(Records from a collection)
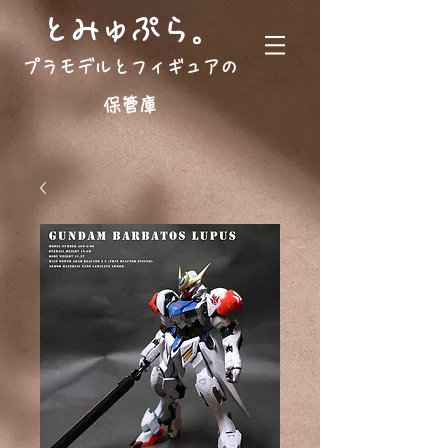
。
とみゅぷら
プラモデルとフィギュアの
保管庫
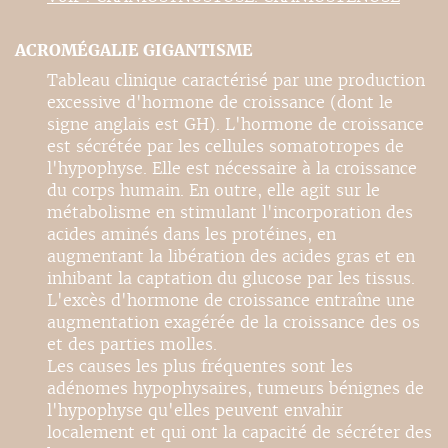
ACROMÉGALIE GIGANTISME
Tableau clinique caractérisé par une production
excessive d'hormone de croissance (dont le
signe anglais est GH). L'hormone de croissance
est sécrétée par les cellules somatotropes de
l'hypophyse. Elle est nécessaire à la croissance
du corps humain. En outre, elle agit sur le
métabolisme en stimulant l'incorporation des
acides aminés dans les protéines, en
augmentant la libération des acides gras et en
inhibant la captation du glucose par les tissus.
L'excès d'hormone de croissance entraîne une
augmentation exagérée de la croissance des os
et des parties molles.
Les causes les plus fréquentes sont les
adénomes hypophysaires, tumeurs bénignes de
l'hypophyse qu'elles peuvent envahir
localement et qui ont la capacité de sécréter des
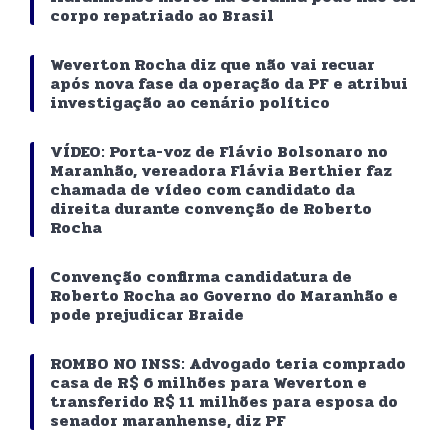
corpo repatriado ao Brasil
Weverton Rocha diz que não vai recuar
após nova fase da operação da PF e atribui
investigação ao cenário político
VÍDEO: Porta-voz de Flávio Bolsonaro no
Maranhão, vereadora Flávia Berthier faz
chamada de vídeo com candidato da
direita durante convenção de Roberto
Rocha
Convenção confirma candidatura de
Roberto Rocha ao Governo do Maranhão e
pode prejudicar Braide
ROMBO NO INSS: Advogado teria comprado
casa de R$ 6 milhões para Weverton e
transferido R$ 11 milhões para esposa do
senador maranhense, diz PF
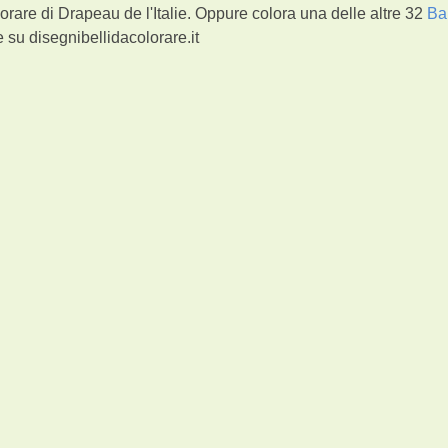
orare di Drapeau de l'Italie. Oppure colora una delle altre 32
Ba
 su disegnibellidacolorare.it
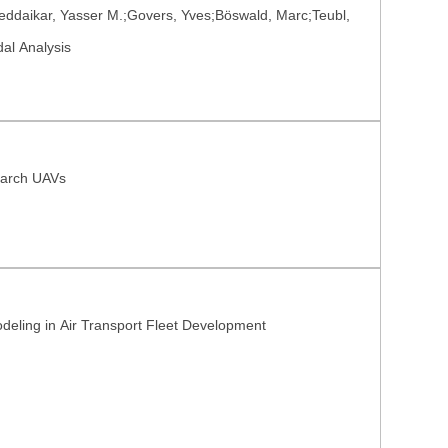
Meddaikar, Yasser M.;Govers, Yves;Böswald, Marc;Teubl,
dal Analysis
earch UAVs
Modeling in Air Transport Fleet Development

* WHAT IS EXPECTED
Word for word, repeat all the data, but not its images.

* WRITTEN RESPONSE
。
とみゅぷら
プラモデルとフィギュアの
保管庫
ACROMÉGALIE GIGANTISME
Tableau clinique caractérisé par une production
excessive d'hormone de croissance (dont le
signe anglais est GH). L'hormone de croissance
est sécrétée par les cellules somatotropes de
l'hypophyse. Elle est nécessaire à la croissance
du corps humain. En outre, elle agit sur le
métabolisme en stimulant l'incorporation des
acides aminés dans les protéines, en
augmentant la libération des acides gras et en
inhibant la captation du glucose par les tissus.
L'excès d'hormone de croissance entraîne une
augmentation exagérée de la croissance des os
et des parties molles.
Les causes les plus fréquentes sont les
adénomes hypophysaires, tumeurs bénignes de
l'hypophyse qu'elles peuvent envahir
localement et qui ont la capacité de sécréter des
corpo repatriado ao Brasil
Weverton Rocha diz que não vai recuar
após nova fase da operação da PF e atribui
investigação ao cenário político
VÍDEO: Porta-voz de Flávio Bolsonaro no
Maranhão, vereadora Flávia Berthier faz
chamada de vídeo com candidato da
direita durante convenção de Roberto
Rocha
Convenção confirma candidatura de
Roberto Rocha ao Governo do Maranhão e
pode prejudicar Braide
ROMBO NO INSS: Advogado teria comprado
casa de R$ 6 milhões para Weverton e
transferido R$ 11 milhões para esposa do
senador maranhense, diz PF
orare di Drapeau de l'Italie. Oppure colora una delle altre 32
Ba
 su disegnibellidacolorare.it
Meddaikar, Yasser M.;Govers, Yves;Böswald, Marc;Teubl,
dal Analysis
earch UAVs
Modeling in Air Transport Fleet Development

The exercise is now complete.